Answer: If you are thinking of a large scaling app then yes you should go for NOSQL, as storing the row/column data and continuous CRUD operations would be highly scalable in NOSQL then RDBMS.

Question 2: What sheet operations you need to focus on mainly for our design?

Answer: In our case we are paying attention to the basic CRUD operations on sheet, including Collaborative editing.

Collaborative editing in layman terms is just multiple users contributing/sharing the same resource at the same time. But it is not easy to implement as it sounds like, because of numerous factors that we need to consider while we are in the process to design it for a large number of users.

Question 3: How many requests are we currently serving?

Answer: We are currently focusing on the DB design and handling the basic functionalities first and then scaling it accordingly.

There are more under the hood questions that must arise inside your mind:

1. How will we implement Collaborative editing functionality keeping in mind the consistency issues?
2. Will sheets allow an auto-save kind of feature?

Having answered those questions let's get our hands dirty now by tweaking into the database designing.

Database Designing

Let's now dive into the design and talk about the DB design and usage first.

So as a Google Sheet we are talking about rows and columns extensively, and it is far much harder than implementing a DB for google docs.

Here is the sample which could potentially be one of the first few thoughts in the mind of a developer while thinking of a relational design.

This design is a highly relatable design that we can easily land to while building our first few solutions. But is this efficient with so many continuous updates? Is this good with fetching data? The answer is a BIG NO.

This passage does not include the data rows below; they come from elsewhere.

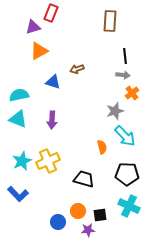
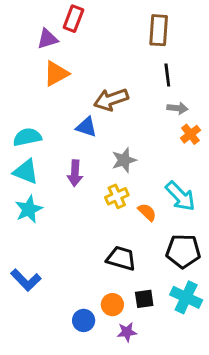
black line: (125, 56) -> (167, 75), moved
brown arrow: (77, 69) -> (111, 100), size x1.6
blue triangle: (53, 82) -> (86, 127), moved
gray star: (115, 111) -> (124, 160), moved
orange semicircle: (102, 147) -> (147, 212), turned -32
cyan star: (22, 161) -> (29, 209), moved
yellow cross: (48, 161) -> (117, 196), moved, size x0.7
black square: (100, 215) -> (144, 299), moved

I think that introducing a table for column values of the datasheet has a huge amount of performance overhead on the table joins. Imagine that we hit the upper limit maximum no. of rows in the datasheet, which is hypothetically 10³, and each row has let us say 100 columns. To fetch the whole datasheet we will have to read:

10³ * 10² = 1000 * 100 = 10⁵

And let's say this sheet is being accessed by 100 different users, and every time we query the server to get the sheet then the load happens to be

10⁵ * 10² = 10⁷

Now someone will say that we will fetch it from the cache memory and not the server directly. So the answer to that will be that cache has limited memory and storing whole table data for multiple sheets in it will eventually be a bad idea.

Someone will say that I will come up with a more dynamic design of the database and create the row and column dynamically with the following design only when needed.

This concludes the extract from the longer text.